By Markos Papadatos     Feb 6, 2019 in Music
On February 5, it was announced that the Canadian record store chain Sunrise Records has purchased HMV, and it will own the rest of the company. Streaming services threaten the future of music retailers.
It is evident that HMV could no longer compete with streaming services. Sunrise Records had purchased HMV's assets in Canada back in 2017, and now the store chain has made a deal with the British company. This will allow HMV, which stands for His Master's Voice, to keep most of its locations in Britain open.
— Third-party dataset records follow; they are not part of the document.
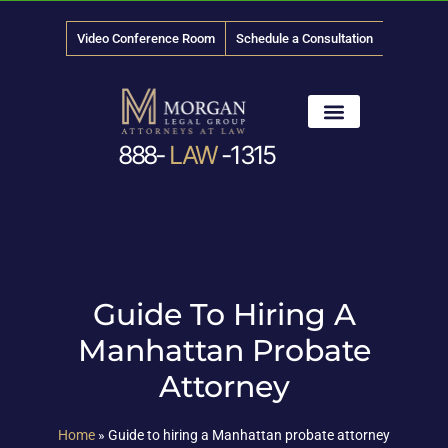
Video Conference Room
Schedule a Consultation
888-
LAW
-1315
News & Media
Guide To Hiring A
Manhattan Probate
Attorney
Home
»
Guide to hiring a Manhattan probate attorney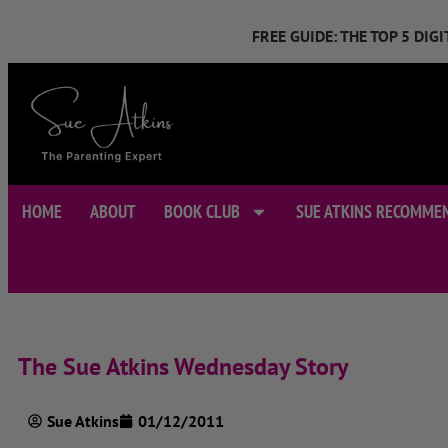
FREE GUIDE: THE TOP 5 DI
HOME
ABOUT
BOOK CLUB
SUE ATKINS RECOMME
The Sue Atkins Wednesday Story
Sue Atkins
01/12/2011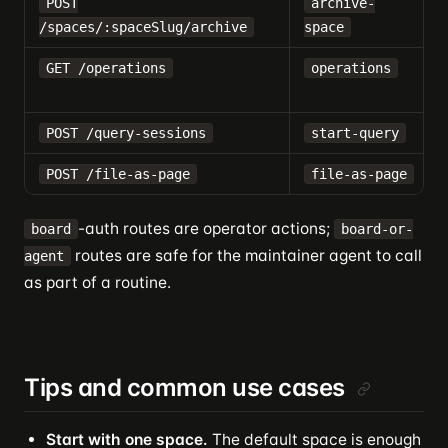
POST
archive-
/spaces/:spaceSlug/archive
space
GET /operations
operations
POST /query-sessions
start-query
POST /file-as-page
file-as-page
-auth routes are operator actions;
board
board-or-
routes are safe for the maintainer agent to call
agent
as part of a routine.
Tips and common use cases
Start with one space.
The default space is enough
It was reported that HMV Canada was sold for $3.2 million.
The Guardian revealed that 27 HMV stores in prime locations have closed, including HMV's first store on London's Oxford Street that was opened by Edward Elgar in July of 1921. In these 27 store locations, it is estimated that approximately 455 employees will be out of a job.
HMV was founded in 1921, and it went on to become of the biggest retailers of music in the globe, especially after it expanded to its Canadian locations in 1986. The demise of HMV is due to the fact that they have been hit hard with the exponential rise of online music streaming services such as Apple Music, iTunes and Spotify, among others.
Sunrise Records, is a music store chain based in Hamilton, led by CEO Doug Putman, who has put a successful bid to purchase the rest of the HMV chain. Putnam is a self-proclaimed "lover of vinyl records", and he hopes to put a new spin on HMV.
HMV was founded on July 20  1921  in London  United Kingdom. The company fell victim to the online s...
HMV was founded on July 20, 1921, in London, United Kingdom. The company fell victim to the online shopping trend. — File photo shows HMV store in Hertfordshire.
Putman stated that Sunrise Records is "delighted to acquire" HMV, which he described as the most historic music and entertainment business in the United Kingdom. He added that he knows that the "physical media business" is here to stay, and he appreciates everybody's support, which ranges from landlords, their suppliers, workers and consumers.
In an article by the CBC, professor Christian Stadler, who teaches management at the Warwick Business School in England, noted that the HMV sale is "excellent news" for anybody that is interested in buying hard copies of music as opposed to streaming music online.
However, Professor Stadler added that it is "foolish" to think that there is room for considerable growth. He further stated that the new owners of HMV will need to focus on finding ways to ensure a future for their company.
As indicated in Forbes, the sales of physical music media have slumped as customers replaced them with streaming services, and the statistics are quite staggering. In 2018, album sales in the United Kingdom amounted to 32 million units, which is 100 million units less than the number of discs that were sold just over a decade ago in 2008; moreover, this was a drop of 9.6 million "year-on-year" according to the BBC.